(Stored data entries)
========================

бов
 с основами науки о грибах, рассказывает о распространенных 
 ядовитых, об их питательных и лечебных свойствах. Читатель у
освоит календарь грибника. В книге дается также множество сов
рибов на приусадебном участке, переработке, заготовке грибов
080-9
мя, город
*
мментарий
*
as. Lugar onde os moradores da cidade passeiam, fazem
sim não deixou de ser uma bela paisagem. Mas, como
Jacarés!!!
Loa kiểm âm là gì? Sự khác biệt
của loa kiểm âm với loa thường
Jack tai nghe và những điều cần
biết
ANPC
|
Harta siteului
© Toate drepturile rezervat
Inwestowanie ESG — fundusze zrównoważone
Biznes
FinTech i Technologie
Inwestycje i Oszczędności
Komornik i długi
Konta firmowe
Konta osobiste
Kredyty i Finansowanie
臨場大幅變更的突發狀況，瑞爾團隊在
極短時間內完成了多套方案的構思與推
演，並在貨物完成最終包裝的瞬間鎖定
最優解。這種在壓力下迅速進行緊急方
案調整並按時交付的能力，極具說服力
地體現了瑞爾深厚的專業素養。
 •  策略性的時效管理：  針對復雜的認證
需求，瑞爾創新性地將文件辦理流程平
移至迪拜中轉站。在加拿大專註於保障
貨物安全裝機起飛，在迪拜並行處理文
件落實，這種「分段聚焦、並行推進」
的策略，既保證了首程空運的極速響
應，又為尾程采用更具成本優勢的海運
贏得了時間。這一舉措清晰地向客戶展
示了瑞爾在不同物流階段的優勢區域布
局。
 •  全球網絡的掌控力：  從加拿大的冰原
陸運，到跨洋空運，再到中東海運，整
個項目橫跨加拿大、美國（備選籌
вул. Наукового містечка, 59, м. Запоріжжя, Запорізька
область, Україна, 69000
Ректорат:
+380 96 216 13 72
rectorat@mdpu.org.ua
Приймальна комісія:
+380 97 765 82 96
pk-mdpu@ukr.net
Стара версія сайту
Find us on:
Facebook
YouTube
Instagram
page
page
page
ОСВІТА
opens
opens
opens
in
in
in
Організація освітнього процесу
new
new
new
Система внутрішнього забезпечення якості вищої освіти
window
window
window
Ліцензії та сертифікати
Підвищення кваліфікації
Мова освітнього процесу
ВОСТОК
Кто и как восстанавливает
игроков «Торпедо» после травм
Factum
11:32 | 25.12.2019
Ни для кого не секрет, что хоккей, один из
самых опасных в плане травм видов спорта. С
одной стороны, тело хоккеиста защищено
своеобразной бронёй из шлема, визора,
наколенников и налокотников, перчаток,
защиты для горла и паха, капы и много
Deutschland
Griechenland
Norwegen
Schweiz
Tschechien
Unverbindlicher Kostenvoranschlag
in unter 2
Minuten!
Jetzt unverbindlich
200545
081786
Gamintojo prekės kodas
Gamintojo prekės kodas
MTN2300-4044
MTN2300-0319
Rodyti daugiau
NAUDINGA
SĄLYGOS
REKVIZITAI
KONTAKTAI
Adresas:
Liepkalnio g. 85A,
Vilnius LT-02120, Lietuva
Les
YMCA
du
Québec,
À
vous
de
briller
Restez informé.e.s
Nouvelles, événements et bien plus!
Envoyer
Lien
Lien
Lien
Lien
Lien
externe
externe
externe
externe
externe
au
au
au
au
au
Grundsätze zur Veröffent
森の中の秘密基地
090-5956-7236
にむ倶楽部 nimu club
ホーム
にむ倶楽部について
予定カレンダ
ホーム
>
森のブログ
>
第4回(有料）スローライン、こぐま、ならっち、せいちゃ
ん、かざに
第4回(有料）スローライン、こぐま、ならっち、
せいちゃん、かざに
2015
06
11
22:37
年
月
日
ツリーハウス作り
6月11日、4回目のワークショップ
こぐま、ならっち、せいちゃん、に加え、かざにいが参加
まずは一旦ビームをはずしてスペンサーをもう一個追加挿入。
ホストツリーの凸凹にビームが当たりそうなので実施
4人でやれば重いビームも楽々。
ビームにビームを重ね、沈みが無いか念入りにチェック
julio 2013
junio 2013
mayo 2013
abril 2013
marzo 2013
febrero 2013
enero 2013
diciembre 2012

========================

Scan the records above. Return every line with "освітнього" in it.

YOUR RESPONSE:
Організація освітнього процесу
Мова освітнього процесу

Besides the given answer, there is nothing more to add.